__What the task requires__. Below is a block of entries; repeat exactly the lines starting at the line that contains "ma Allah SWT dan mengharapkan ‎Masjid bukan" and ending at the line that contains "Nur Inka ini dengan sebaik-baiknya.", both included.

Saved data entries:
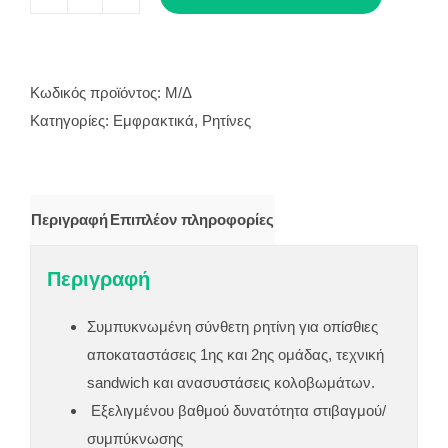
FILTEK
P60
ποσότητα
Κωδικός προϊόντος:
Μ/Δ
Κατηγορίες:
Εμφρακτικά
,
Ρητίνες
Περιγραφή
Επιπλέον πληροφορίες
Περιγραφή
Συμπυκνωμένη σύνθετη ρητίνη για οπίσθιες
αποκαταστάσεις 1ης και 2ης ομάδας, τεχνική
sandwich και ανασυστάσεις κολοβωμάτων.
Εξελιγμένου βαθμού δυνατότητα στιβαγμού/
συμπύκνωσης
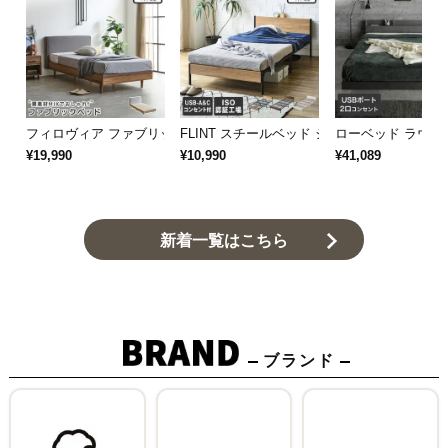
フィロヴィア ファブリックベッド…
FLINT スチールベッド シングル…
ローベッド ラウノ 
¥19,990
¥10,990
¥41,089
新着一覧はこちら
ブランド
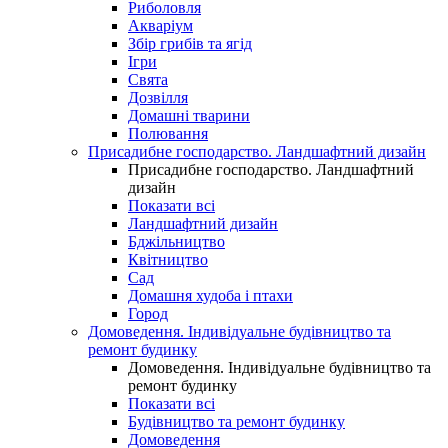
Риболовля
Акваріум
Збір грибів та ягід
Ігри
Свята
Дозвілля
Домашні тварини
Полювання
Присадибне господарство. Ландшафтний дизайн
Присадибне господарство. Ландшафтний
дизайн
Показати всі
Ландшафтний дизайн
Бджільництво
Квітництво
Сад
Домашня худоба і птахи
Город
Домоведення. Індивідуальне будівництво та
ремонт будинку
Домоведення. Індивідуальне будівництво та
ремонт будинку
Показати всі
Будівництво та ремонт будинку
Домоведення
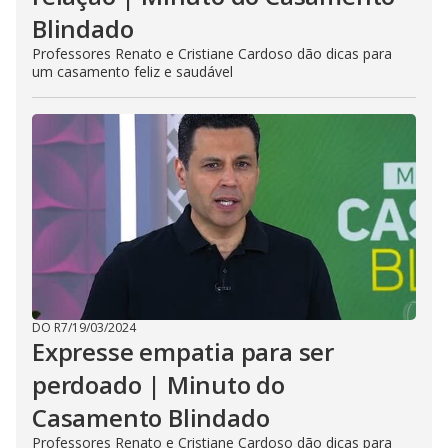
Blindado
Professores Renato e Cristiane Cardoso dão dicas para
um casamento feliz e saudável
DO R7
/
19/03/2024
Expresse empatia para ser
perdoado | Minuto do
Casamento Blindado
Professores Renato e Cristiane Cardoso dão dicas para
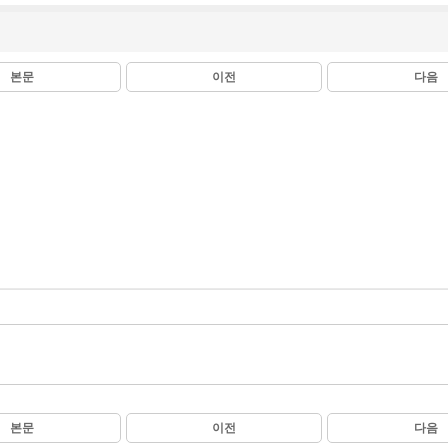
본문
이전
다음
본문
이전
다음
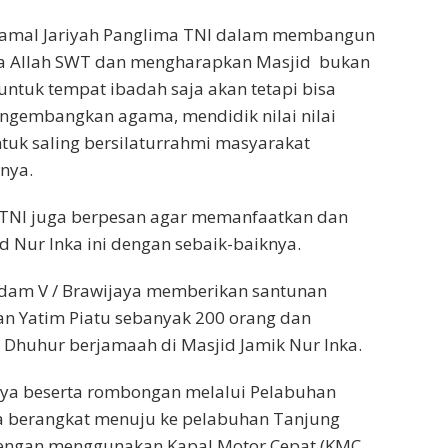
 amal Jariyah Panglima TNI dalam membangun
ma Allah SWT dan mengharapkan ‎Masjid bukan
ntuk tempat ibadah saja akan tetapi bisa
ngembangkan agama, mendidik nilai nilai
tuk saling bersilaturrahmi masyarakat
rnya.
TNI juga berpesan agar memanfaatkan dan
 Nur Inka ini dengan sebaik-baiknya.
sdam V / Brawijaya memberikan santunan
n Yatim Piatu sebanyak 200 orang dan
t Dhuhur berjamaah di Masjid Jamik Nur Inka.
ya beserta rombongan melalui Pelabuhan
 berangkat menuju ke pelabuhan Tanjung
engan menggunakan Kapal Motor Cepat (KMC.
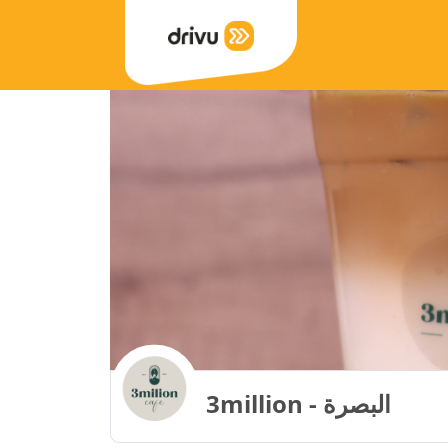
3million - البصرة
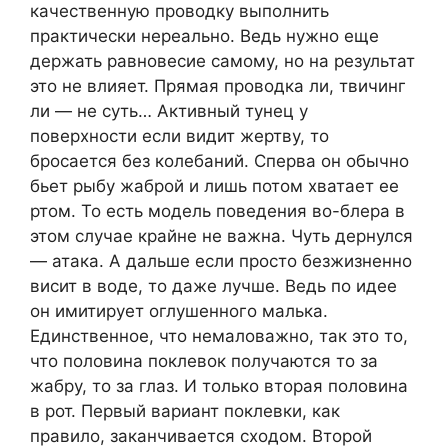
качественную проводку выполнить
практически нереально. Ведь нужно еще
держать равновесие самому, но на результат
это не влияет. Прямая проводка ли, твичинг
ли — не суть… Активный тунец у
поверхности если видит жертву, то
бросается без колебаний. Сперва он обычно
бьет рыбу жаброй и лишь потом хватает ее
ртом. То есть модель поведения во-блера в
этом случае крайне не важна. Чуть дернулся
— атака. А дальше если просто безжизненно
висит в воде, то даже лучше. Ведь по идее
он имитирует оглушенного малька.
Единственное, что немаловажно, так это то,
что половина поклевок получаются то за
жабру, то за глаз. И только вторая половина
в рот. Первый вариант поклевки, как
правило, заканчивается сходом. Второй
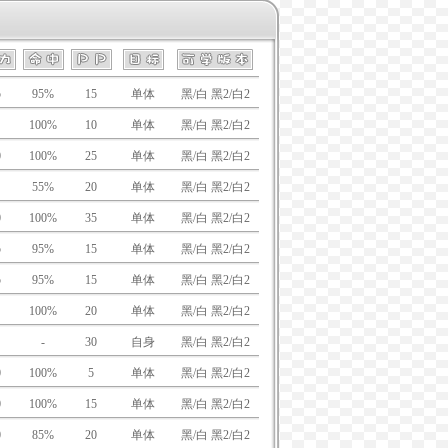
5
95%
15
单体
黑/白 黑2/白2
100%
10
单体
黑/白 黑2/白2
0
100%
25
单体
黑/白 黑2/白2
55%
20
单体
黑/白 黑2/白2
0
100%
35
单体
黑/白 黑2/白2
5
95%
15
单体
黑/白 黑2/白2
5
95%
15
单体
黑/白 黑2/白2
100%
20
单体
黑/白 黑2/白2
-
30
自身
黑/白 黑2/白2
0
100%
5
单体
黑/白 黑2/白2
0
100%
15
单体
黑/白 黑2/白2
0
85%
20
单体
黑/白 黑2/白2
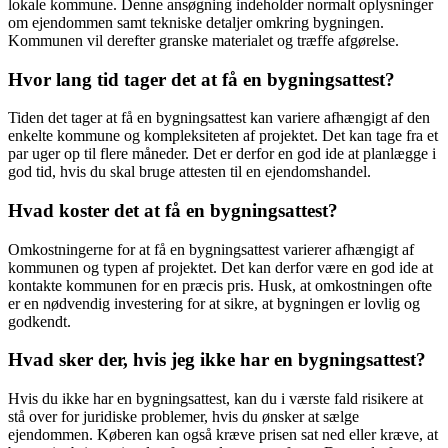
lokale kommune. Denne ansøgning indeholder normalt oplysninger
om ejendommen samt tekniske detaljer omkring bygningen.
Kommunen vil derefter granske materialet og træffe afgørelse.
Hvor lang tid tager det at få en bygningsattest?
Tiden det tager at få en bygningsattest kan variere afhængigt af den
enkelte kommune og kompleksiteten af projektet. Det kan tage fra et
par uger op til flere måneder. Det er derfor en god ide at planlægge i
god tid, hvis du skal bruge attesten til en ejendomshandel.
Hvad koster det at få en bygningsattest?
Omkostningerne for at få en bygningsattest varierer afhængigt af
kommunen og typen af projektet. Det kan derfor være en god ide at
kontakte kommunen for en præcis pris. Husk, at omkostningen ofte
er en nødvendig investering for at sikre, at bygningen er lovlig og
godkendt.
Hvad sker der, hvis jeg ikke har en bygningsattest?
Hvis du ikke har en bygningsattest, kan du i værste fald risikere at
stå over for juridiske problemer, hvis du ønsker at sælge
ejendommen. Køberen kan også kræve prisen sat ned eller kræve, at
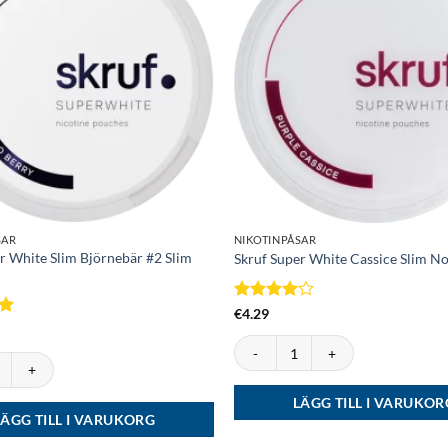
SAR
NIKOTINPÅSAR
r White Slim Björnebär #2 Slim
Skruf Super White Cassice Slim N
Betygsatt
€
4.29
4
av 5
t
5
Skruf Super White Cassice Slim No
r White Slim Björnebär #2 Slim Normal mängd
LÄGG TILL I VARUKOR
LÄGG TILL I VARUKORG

* * *

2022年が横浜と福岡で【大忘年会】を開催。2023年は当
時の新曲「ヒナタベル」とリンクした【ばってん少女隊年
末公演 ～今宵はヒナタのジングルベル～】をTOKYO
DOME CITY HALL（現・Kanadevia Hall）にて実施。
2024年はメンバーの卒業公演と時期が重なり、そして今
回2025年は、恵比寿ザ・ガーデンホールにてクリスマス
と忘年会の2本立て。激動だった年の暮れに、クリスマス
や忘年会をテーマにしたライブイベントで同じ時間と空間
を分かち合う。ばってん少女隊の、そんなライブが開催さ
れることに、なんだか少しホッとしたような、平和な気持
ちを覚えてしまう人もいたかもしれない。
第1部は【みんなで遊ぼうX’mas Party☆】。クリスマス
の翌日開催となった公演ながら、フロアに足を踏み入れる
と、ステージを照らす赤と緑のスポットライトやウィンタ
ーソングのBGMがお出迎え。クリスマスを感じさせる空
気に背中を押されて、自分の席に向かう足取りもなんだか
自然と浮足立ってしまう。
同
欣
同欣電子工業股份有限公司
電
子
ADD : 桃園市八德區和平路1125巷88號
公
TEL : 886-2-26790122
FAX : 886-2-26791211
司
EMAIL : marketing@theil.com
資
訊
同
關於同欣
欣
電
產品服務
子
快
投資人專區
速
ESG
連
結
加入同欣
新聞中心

__Exercise response__.
ma Allah SWT dan mengharapkan ‎Masjid bukan
ntuk tempat ibadah saja akan tetapi bisa
ngembangkan agama, mendidik nilai nilai
tuk saling bersilaturrahmi masyarakat
rnya.
TNI juga berpesan agar memanfaatkan dan
 Nur Inka ini dengan sebaik-baiknya.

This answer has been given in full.